What to produce> Your answer must consist of exactly the lines below, starting with the line with "YouTube TV запускает полностью..." and going on through the line with "News на русском RSS", and nothing else.

Stored data>
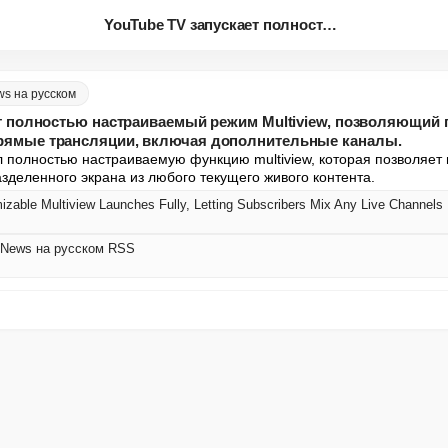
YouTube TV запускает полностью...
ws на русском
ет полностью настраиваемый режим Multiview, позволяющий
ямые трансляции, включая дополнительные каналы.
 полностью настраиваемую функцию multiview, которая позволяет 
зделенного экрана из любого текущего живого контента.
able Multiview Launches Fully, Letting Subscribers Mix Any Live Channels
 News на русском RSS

* * *

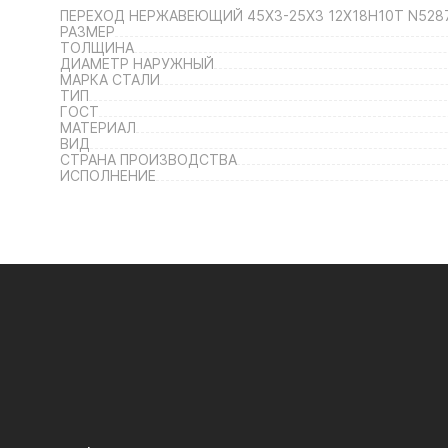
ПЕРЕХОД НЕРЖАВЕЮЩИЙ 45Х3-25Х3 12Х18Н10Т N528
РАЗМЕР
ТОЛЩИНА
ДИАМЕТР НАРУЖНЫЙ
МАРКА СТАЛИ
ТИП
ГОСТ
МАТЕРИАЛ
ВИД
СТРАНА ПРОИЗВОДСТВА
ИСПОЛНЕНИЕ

* * *

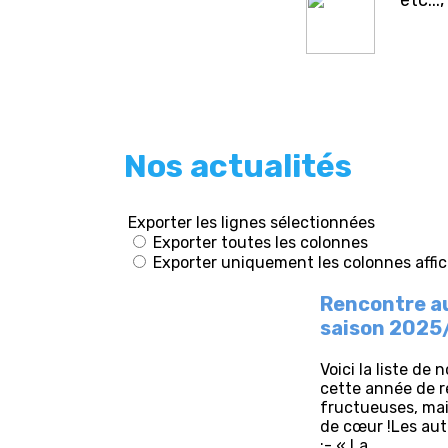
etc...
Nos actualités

Answer for this exercise>
YouTube TV запускает полностью...
ws на русском
ет полностью настраиваемый режим Multiview, позволяющий
ямые трансляции, включая дополнительные каналы.
 полностью настраиваемую функцию multiview, которая позволяет 
зделенного экрана из любого текущего живого контента.
able Multiview Launches Fully, Letting Subscribers Mix Any Live Channels
 News на русском RSS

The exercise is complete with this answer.